Paying For Education: Provisions in the New Tax Act

October 24, 2001 Advisory

Recent years have seen the cost of education, particularly at the post-secondary level, rise to staggering levels, outpacing inflation and income growth. The new tax act includes specific provisions addressing the ways in which taxpayers can get an early start on financing a child's education, two of which are addressed below.
Education IRAs. Under the existing law, taxpayers may contribute to an Education IRA up to $500 per beneficiary per year until the beneficiary attains age eighteen (18). The contribution limit is phased out depending on the contributor's adjusted gross income. The funds in the IRA must be used for qualified higher education expenses. Higher education in this context means post-high school.

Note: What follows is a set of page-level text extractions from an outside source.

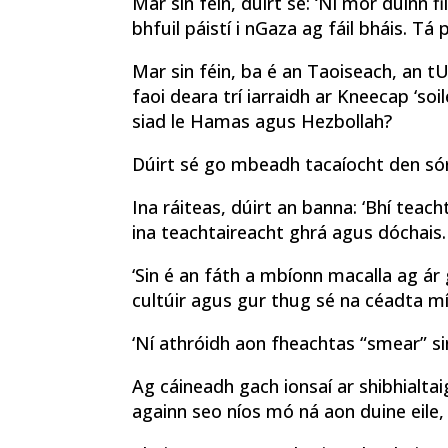
Mar sin féin, dúirt sé: ‘Ní mór dúinn f
bhfuil páistí i nGaza ag fáil bháis. Tá 
Mar sin féin, ba é an Taoiseach, an tU
faoi deara trí iarraidh ar Kneecap ‘so
siad le Hamas agus Hezbollah?
Dúirt sé go mbeadh tacaíocht den sór
Ina ráiteas, dúirt an banna: ‘Bhí teac
ina teachtaireacht ghrá agus dóchais.
‘Sin é an fáth a mbíonn macalla ag ár 
cultúir agus gur thug sé na céadta mí
‘Ní athróidh aon fheachtas “smear” sin,
Ag cáineadh gach ionsaí ar shibhialtaig
againn seo níos mó ná aon duine eile, i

The new tax act makes Education IRAs more attractive by increasing the amount of annual contributions one can make to each beneficiary and by expanding the definition of qualified education expenses. Beginning in 2002, individuals may make annual contributions of up to $2,000 per beneficiary, and qualified education expenses will include elementary and secondary school expenses. In addition, the Act authorizes corporations to make contributions to Education IRAs, and increases the phase-out range for married contributors filing jointly to $190,000 - $220,000 (i.e., double that of single taxpayers).
Qualified Tuition Programs (Section 529 Plans). Existing law provides that individuals may establish an account under a State operated program on behalf of a beneficiary to be used for the beneficiary's qualified higher education expenses (e.g., tuition, room and board, books, school fees and supplies). The contribution is considered a completed gift and, therefore, the donor may use his or her annual gift tax exclusion amount ($10,000 per recipient) to avoid gift tax liability. Furthermore, the account may be "pre-funded" with up to five years of annual exclusion gifts, which may result in a higher total return on the investment. The accounts grow on a tax-deferred basis; earnings are taxed only upon distribution, at the student's income tax rate (a rate usually much lower than that of the contributor). The beneficiary may be changed at any time.
The new tax act removes the requirement that the contribution be made to a program established and maintained by a State. Instead, beginning in 2002, contributions may be made to programs of "eligible educational institutions," which include private schools, colleges and universities. In addition, beginning in 2002, distributions from State programs will no longer be subject to income tax, provided the distributions are used to pay qualified higher education expenses. This income tax rule will apply to privately run programs beginning in 2004.